_Dataset_
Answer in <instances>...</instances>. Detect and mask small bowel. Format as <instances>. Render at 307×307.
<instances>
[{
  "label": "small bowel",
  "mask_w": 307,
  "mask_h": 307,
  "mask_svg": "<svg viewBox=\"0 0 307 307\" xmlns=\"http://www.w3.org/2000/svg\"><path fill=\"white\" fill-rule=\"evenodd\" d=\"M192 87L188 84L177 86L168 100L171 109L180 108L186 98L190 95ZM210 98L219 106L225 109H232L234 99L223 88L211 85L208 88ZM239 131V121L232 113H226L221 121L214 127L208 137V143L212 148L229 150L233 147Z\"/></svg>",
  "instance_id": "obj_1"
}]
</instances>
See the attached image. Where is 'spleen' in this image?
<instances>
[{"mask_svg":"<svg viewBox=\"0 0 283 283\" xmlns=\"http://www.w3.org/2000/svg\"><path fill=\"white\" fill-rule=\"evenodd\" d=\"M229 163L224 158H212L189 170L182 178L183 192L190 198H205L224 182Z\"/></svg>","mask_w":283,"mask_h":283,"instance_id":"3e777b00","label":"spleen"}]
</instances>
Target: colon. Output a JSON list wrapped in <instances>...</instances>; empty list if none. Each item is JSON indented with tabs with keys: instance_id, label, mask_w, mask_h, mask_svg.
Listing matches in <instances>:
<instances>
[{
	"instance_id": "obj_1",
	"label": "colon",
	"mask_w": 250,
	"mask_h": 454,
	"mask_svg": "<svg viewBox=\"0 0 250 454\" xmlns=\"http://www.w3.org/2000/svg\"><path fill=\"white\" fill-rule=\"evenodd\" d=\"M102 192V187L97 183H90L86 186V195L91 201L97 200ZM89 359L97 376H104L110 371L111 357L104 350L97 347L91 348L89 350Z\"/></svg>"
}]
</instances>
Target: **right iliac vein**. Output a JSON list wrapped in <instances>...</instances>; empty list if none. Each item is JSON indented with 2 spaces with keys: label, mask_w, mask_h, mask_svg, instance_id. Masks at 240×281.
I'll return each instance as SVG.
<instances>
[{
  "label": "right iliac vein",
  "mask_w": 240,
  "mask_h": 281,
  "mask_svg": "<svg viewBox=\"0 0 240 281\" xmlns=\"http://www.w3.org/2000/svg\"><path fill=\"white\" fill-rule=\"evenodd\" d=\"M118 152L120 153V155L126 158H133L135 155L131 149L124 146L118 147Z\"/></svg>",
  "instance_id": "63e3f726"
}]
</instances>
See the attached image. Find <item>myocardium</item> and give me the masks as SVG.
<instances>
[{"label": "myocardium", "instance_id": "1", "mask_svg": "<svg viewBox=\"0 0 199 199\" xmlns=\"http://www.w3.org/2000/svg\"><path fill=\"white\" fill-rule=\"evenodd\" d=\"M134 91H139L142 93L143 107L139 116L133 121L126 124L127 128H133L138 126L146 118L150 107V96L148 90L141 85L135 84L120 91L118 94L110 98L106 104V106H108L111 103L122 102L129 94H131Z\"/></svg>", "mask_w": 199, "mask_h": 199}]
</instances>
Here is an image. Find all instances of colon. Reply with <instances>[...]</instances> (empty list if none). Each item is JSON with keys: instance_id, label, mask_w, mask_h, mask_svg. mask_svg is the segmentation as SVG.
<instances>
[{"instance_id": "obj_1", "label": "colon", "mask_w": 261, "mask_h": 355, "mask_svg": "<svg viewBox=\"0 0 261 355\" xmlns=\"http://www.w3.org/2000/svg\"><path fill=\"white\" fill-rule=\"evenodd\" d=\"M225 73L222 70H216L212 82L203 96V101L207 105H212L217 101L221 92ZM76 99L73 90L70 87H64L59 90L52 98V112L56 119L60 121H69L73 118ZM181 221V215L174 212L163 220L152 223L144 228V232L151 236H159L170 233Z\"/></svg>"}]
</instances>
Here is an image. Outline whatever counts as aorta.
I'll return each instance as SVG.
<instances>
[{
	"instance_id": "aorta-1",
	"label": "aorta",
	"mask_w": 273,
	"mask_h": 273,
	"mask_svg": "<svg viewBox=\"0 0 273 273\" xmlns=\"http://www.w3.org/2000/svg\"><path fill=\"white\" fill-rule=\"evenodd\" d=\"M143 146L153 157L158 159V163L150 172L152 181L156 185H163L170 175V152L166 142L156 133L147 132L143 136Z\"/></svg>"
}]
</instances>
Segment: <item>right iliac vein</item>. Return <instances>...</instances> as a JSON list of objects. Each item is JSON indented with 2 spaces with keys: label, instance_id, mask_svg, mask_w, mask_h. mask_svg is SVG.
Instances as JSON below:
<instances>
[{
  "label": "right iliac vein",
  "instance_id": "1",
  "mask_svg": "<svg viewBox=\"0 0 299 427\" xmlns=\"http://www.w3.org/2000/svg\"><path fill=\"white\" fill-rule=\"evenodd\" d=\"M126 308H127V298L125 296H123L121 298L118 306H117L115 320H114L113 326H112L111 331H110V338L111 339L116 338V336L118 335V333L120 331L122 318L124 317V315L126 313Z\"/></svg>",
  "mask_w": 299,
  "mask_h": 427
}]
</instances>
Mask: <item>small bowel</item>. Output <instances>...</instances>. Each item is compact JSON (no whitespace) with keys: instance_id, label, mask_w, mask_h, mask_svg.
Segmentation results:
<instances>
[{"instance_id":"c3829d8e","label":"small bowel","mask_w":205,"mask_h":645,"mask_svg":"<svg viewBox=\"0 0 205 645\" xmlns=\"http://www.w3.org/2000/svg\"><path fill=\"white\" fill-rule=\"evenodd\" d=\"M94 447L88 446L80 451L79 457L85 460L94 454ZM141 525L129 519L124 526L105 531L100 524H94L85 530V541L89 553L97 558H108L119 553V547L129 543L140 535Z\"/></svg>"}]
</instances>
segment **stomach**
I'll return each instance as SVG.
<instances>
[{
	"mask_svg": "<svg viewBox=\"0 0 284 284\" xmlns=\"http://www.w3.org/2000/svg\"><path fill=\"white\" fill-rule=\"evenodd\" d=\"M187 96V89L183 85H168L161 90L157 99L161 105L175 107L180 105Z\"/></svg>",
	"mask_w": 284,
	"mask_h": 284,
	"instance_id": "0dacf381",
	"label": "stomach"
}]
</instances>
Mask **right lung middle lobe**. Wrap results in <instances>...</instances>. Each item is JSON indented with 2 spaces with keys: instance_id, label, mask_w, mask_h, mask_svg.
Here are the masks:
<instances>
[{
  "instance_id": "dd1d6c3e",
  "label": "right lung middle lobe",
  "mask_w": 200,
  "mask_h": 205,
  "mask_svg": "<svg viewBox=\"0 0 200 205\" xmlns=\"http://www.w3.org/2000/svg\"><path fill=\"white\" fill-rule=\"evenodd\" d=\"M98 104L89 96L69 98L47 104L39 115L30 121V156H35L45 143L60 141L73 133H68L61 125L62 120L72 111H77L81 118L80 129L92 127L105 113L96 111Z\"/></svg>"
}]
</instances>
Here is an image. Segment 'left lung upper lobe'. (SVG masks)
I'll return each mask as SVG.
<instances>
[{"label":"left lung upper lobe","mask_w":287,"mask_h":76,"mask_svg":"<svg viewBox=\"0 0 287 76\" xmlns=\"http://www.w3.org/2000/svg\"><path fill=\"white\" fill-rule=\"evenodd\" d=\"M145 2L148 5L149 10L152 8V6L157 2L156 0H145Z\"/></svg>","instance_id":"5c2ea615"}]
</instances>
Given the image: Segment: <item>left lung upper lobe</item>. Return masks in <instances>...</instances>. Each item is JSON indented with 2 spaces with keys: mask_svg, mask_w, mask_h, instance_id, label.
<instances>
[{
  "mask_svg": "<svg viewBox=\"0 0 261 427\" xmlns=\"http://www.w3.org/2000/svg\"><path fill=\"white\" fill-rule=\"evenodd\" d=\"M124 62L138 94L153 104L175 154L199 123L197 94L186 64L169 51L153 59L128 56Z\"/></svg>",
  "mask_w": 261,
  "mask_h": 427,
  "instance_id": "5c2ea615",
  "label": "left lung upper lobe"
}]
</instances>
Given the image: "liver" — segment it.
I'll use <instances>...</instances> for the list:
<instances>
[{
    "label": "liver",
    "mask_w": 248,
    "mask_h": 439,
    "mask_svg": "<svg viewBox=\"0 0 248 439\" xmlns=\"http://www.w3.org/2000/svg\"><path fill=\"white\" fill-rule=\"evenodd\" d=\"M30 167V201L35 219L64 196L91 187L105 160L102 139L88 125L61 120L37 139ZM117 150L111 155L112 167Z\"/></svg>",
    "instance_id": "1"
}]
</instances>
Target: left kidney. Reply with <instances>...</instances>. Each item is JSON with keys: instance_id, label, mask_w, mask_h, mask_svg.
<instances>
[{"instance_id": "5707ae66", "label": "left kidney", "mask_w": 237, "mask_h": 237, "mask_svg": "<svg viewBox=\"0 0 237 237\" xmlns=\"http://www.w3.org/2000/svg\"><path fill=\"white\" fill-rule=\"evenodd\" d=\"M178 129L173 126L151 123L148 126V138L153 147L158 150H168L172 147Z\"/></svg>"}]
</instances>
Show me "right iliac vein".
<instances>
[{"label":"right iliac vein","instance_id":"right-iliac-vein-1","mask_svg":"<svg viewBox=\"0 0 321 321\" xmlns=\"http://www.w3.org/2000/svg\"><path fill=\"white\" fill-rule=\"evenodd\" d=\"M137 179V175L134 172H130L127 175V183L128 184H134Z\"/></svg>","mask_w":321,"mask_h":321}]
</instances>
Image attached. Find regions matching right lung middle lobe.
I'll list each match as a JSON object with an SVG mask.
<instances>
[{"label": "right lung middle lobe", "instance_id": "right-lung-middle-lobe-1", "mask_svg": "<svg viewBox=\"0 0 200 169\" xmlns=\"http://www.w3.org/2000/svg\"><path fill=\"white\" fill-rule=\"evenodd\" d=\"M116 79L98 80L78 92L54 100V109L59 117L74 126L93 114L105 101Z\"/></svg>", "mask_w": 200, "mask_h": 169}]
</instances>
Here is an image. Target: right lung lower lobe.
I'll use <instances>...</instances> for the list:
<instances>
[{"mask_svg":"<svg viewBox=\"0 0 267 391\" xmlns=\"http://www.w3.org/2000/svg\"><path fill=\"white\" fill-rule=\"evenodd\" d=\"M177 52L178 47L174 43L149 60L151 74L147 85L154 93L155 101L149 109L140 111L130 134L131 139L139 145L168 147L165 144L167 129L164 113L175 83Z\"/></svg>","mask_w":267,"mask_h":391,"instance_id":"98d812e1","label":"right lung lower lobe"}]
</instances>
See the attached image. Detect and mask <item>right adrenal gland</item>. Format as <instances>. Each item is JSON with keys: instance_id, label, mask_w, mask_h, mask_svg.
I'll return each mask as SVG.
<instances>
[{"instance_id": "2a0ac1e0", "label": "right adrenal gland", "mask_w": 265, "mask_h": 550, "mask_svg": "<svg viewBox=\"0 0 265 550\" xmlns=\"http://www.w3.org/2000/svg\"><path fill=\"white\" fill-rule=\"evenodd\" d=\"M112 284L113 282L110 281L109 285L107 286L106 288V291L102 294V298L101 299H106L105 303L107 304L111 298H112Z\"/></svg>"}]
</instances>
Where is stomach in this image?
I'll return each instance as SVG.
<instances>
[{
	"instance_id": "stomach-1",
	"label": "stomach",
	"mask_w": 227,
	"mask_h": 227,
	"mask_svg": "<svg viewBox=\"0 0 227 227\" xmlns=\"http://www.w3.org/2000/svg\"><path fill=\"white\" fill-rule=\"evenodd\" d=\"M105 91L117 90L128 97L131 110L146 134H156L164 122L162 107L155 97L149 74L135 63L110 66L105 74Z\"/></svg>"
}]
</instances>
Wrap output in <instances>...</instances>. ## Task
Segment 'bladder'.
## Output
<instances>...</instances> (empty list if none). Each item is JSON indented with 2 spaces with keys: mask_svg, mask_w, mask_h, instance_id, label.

_To do_
Precisely the line with "Wrap output in" and the lines after it, up to the last line of the entries above, are to be reproduced, and nothing more.

_Reply_
Wrap output in <instances>...</instances>. ## Task
Segment 'bladder'.
## Output
<instances>...</instances> (empty list if none). Each item is JSON indented with 2 spaces with keys: mask_svg, mask_w, mask_h, instance_id, label.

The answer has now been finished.